Hydro lines
Hydro towers march through the landscape near Ottawa, Canada.

H is for hyphens

Hyphens (-) are little dashes that have many uses.

Hyphens in compound words

Compound words may be hyphenated (or they may be closed up together or they may be left as two separate words). Look in the dictionary for help.

Hyphenated compound words and phrases

horse-trade, hot-wire, house-sit

Jack-of-all-trades

Closed compound words

hereinafter, hothouse, household

Open compound words

high school, hydro line, phone booth

Hyphens in confusing words

Use a hyphen to help the reader understand the sense of the word in context.

re-creation (as opposed to recreation)

co-op (as opposed to coop)

eight-part sets (as opposed to eight partial sets)

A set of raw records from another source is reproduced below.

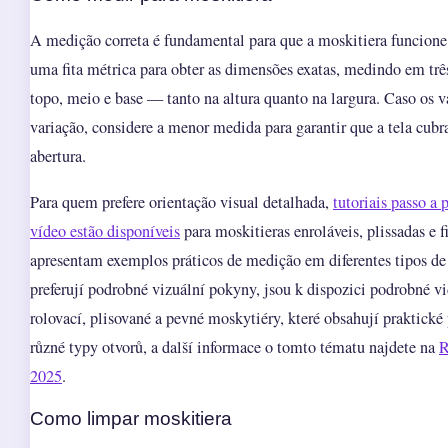
A medição correta é fundamental para que a moskitiera funcion
uma fita métrica para obter as dimensões exatas, medindo em trê
topo, meio e base — tanto na altura quanto na largura. Caso os 
variação, considere a menor medida para garantir que a tela cub
abertura.
Para quem prefere orientação visual detalhada,
tutoriais passo a
vídeo estão disponíveis
para moskitieras enroláveis, plissadas e f
apresentam exemplos práticos de medição em diferentes tipos de a
preferují podrobné vizuální pokyny, jsou k dispozici podrobné vi
rolovací, plisované a pevné moskytiéry, které obsahují praktické
různé typy otvorů, a další informace o tomto tématu najdete na
R
2025
.
Como limpar moskitiera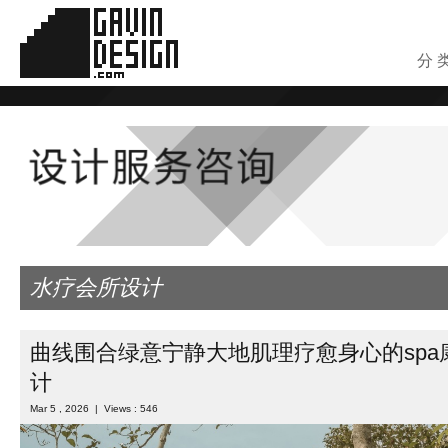
分 
水疗会所设计
曲线围合绿意宁静大地肌理疗愈身心的spa
计
Mar 5 , 2026 | Views : 546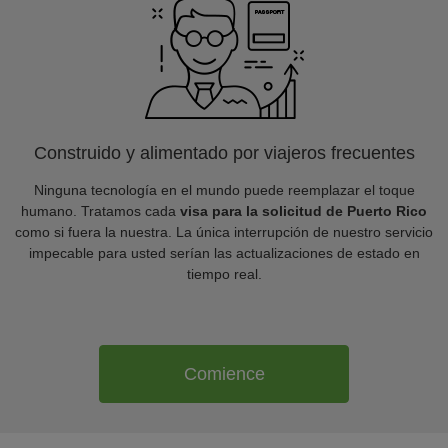
Construido y alimentado por viajeros frecuentes
Ninguna tecnología en el mundo puede reemplazar el toque
humano. Tratamos cada
visa para la solicitud de Puerto Rico
como si fuera la nuestra. La única interrupción de nuestro servicio
impecable para usted serían las actualizaciones de estado en
tiempo real.
Comience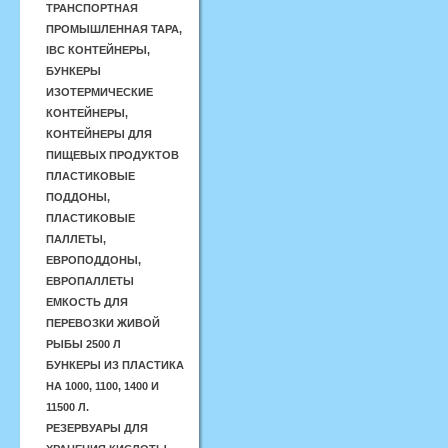
ТРАНСПОРТНАЯ
ПРОМЫШЛЕННАЯ ТАРА,
IBC КОНТЕЙНЕРЫ,
БУНКЕРЫ
ИЗОТЕРМИЧЕСКИЕ
КОНТЕЙНЕРЫ,
КОНТЕЙНЕРЫ ДЛЯ
ПИЩЕВЫХ ПРОДУКТОВ
ПЛАСТИКОВЫЕ
ПОДДОНЫ,
ПЛАСТИКОВЫЕ
ПАЛЛЕТЫ,
ЕВРОПОДДОНЫ,
ЕВРОПАЛЛЕТЫ
ЕМКОСТЬ ДЛЯ
ПЕРЕВОЗКИ ЖИВОЙ
РЫБЫ 2500 Л
БУНКЕРЫ ИЗ ПЛАСТИКА
НА 1000, 1100, 1400 И
11500 Л.
РЕЗЕРВУАРЫ ДЛЯ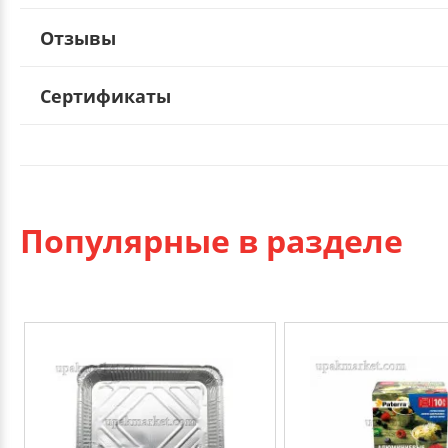
Отзывы
Сертификаты
Популярные в разделе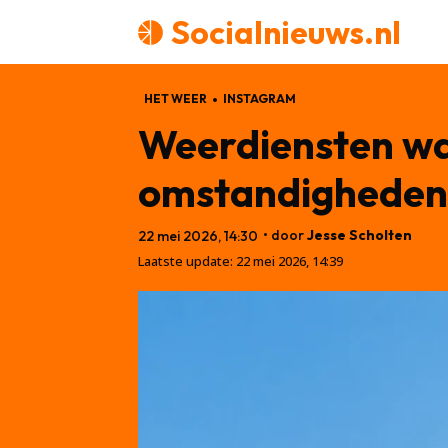
Socialnieuws.nl
HET WEER
INSTAGRAM
Weerdiensten w
omstandigheden:
• door
Jesse Scholten
22 mei 2026, 14:30
Laatste update:
22 mei 2026, 14:39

Hyphens between descriptors before a noun

Use a hyphen between the following:

two  or more adjectives before a noun

high-class home, third-floor bachelor

an adjective and a participle

hard-hitting handball game

an adverb and an adjective or participle

much-heated stew

Exception

Never use a hyphen after a word ending in —ly.  

hardly heard hymn

a noun plus a participle

hand-held device

a noun plus an adjective before a noun

cheese-free hamburger

age terms

three-year-old cheese

Note

Do not use a hyphen if the descriptors come after the noun.

The home was high class.

The game was hard hitting.

The cheese was three years old.

Hyphens mark words split between two lines of type.

Heavenly hash is the kind of meal that many want to avoid eating because left-

overs are not appetizing.

Exercises

  1. Pick up a newspaper. Find some hyphenated words and figure out what parts of speech are in the phrase.

Special reading assignment

  1. Henry hankered to measure the height of hydro towers in the right-of-way.
  2. Horrified onlookers watched the steel-built hydro towers fall in the fierce ice storm. [Near Montreal, 1989.]